Everyone can probably think of a YouTube channel or two that mainstream advertisers wouldn’t want to be associated with, but the Google-owned company seem to be approaching the issue with a rather broad brush. The guidelines on being “advertiser friendly” (you can see the full policy in the update below) include things like avoiding “vulgar language” and “controversial subjects … including subjects relating to war, political conflicts [and] natural disasters”.
How that might impact YouTube video creators will come down to the amount of nuance applied when the company (or its automated algorithms) enforce the rules. They don’t have a terrific track record in that regard (automated copyright strikes, etc), so people are understandably expressing concern, waiting to see what happens, or defaulting to internet freak-out mode.
However, information obtained by Arin “egoraptor” Hanson of GameGrumps fame suggests this may not be heralding an immediate YouTube apocalypse for those who enjoy the use of naughty swears.
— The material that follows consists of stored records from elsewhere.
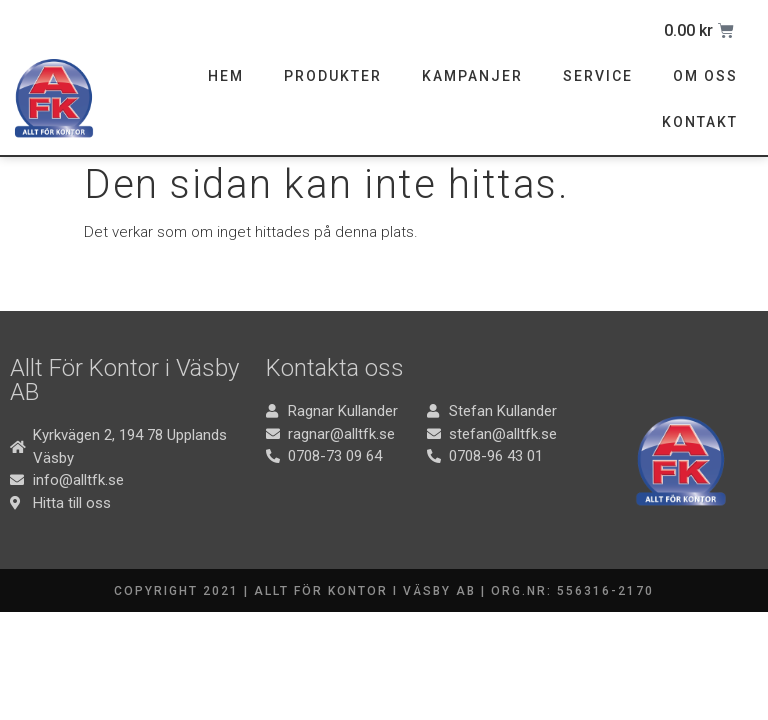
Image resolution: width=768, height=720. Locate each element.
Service (598, 76)
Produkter (333, 76)
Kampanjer (472, 76)
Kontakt (700, 122)
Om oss (705, 76)
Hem (226, 76)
In a series of tweets, he relays details he’s been given by YouTube themselves.
“Policy isn’t changed, it is just now less vaguely worded so when a video does get flagged, the reasoning is clearer for the video creator,” he writes. “I guess “advertiser friendly” related flags weren’t as clearly explained (or at all) when videos were flagged. Now they are.”
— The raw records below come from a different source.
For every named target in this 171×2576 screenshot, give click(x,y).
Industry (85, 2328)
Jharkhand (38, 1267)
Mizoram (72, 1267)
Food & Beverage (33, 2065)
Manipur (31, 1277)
“So basically, videos were already being flagged for this reason for a long time, but it wasn’t clear what the flag was for when it happened.”
That doesn’t necessarily explain the apparent increase in videos being flagged for not being “advertiser friendly”, but it does help to clarify YouTube’s position on the matter. What’s much less clear is why YouTube is choosing to send policy clarification on an individual basis, rather than making a general statement to alleviate (or possibly increase, depending what they say) user concerns.
Update 1 September: YouTube have now provided an official statement, in which they say (in line with Hanson’s quotes above) this policy is not new and nor has it significantly changed.
Here’s a link to the full YouTube policy. The first paragraph contains an important sentence that places the rest in more context: “If the video does contain inappropriate content, the context is usually newsworthy or comedic and the creator’s intent is to inform or entertain (not offend or shock).” That should be enough to protect the vast majority of produced work, as it has previously.